GIVEN RECORDS:

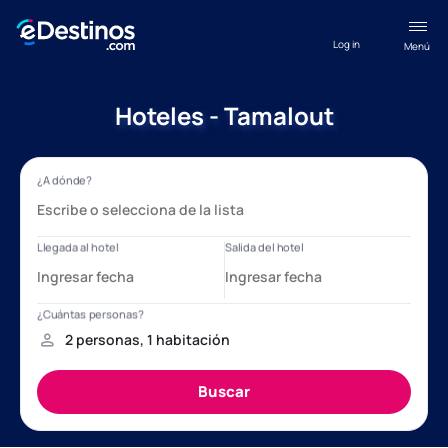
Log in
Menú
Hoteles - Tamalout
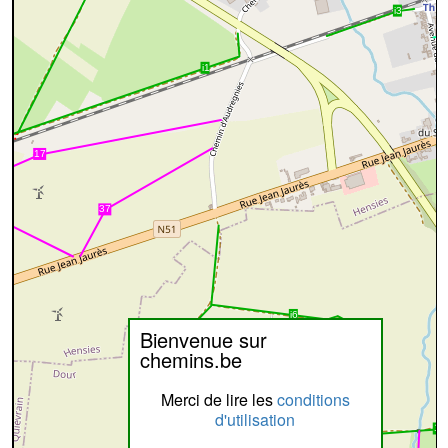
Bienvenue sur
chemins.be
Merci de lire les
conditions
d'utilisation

==

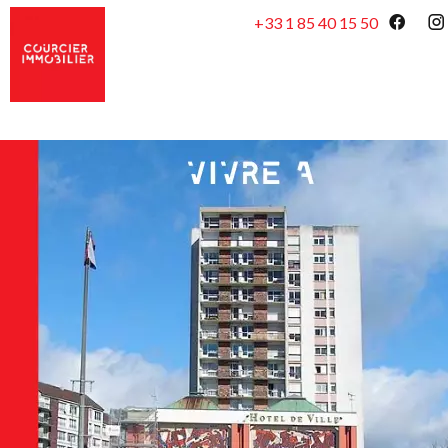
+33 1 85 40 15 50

WORK INSTRUCTION: Return word for word the lines of the listing above, starting at the line with "Hoteles - Tamalout" and ending at the line with "d'utilisation", both included. Pictures do not belong in the copy.

YOUR RESPONSE:
Hoteles - Tamalout
Bienvenue sur
chemins.be
Merci de lire les
conditions
d'utilisation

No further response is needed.